The ratings agency moved Barrick from Baa3 to Baa2, going from 10th to ninth on its risk scale (both are considered a ‘moderate credit risk') of fixed-income obligations.
Moody's analyst Jamie Koutsoukis said the re-rating took into account this year's forecasts.
"The upgrade reflects Barrick's aggressive deleveraging with the expectation that debt will be reduced further, to about US$5 billion by the end of 2018, so that adjusted leverage will remain well below 2x even as production declines," he said.
Barrick paid off 19% of its debt in 2017, taking it down to $6.4 billion.
Moody's said gold prices would outweigh the fall in production.
"Barrick's production is expected to fall in 2018, with company guidance of 4.5-5 million attributable ounces in 2018 (5.3Moz in 2017), however we expect leverage will remain well below 2x based on expected strong EBITDA and free cash flow generation and Barrick's commitment to reduce adjusted debt further," the agency said.

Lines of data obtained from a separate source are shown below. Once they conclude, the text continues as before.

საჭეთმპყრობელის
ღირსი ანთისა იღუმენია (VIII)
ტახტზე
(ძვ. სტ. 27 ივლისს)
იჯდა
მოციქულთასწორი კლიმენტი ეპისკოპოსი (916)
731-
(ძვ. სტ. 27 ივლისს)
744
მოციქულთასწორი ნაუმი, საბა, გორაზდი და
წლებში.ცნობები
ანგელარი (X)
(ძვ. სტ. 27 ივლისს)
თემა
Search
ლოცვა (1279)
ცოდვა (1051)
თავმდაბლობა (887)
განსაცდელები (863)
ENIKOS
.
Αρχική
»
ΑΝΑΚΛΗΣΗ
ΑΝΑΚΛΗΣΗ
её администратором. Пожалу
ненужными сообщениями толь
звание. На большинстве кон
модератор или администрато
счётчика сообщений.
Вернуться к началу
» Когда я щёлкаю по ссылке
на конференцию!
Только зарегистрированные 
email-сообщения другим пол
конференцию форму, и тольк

"We expect Barrick will stabilise production through various low-risk brownfield projects and it may eventually pursue greenfield projects, but in a much more prudent manner than in the past, sharing risk with partners, and prioritising low leverage over growth and size."
Analysts have questioned Barrick's production profile past 2020 but the sticking point this year will be costs, RBC's Stephen Walker said last month.

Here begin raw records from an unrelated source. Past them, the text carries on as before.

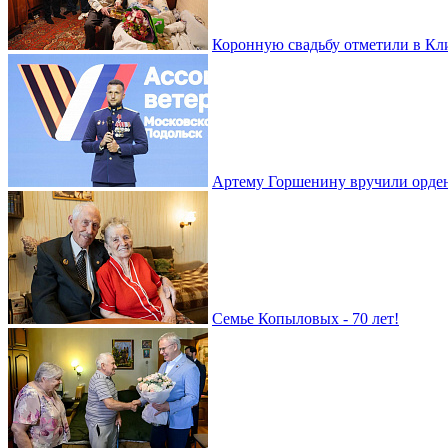
Коронную свадьбу отметили в Кл
Артему Горшенину вручили орде
Семье Копыловых - 70 лет!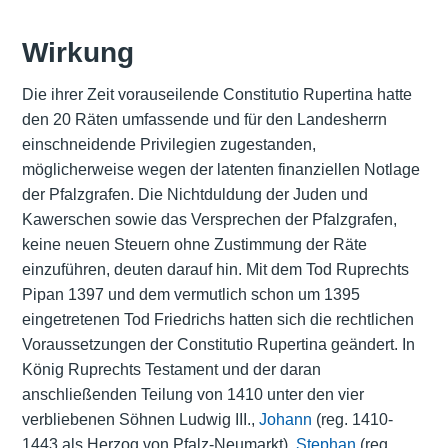
Wirkung
Die ihrer Zeit vorauseilende Constitutio Rupertina hatte
den 20 Räten umfassende und für den Landesherrn
einschneidende Privilegien zugestanden,
möglicherweise wegen der latenten finanziellen Notlage
der Pfalzgrafen. Die Nichtduldung der Juden und
Kawerschen sowie das Versprechen der Pfalzgrafen,
keine neuen Steuern ohne Zustimmung der Räte
einzuführen, deuten darauf hin. Mit dem Tod Ruprechts
Pipan 1397 und dem vermutlich schon um 1395
eingetretenen Tod Friedrichs hatten sich die rechtlichen
Voraussetzungen der Constitutio Rupertina geändert. In
König Ruprechts Testament und der daran
anschließenden Teilung von 1410 unter den vier
verbliebenen Söhnen Ludwig III.,
Johann
(reg. 1410-
1443 als Herzog von Pfalz-Neumarkt),
Stephan
(reg.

"While the [December quarter] results, 2018 and long-term production guidance were solid, the AISC outlook is now well above previous guidance," he said.
The company said last week that its AISC was expected to go from $750 per ounce in 2017 to $765-815/oz in 2018 and a much wider range of $750-$875/oz in 2019-2022.
Barrick's share price was up 1.5% following the Moody's announcement.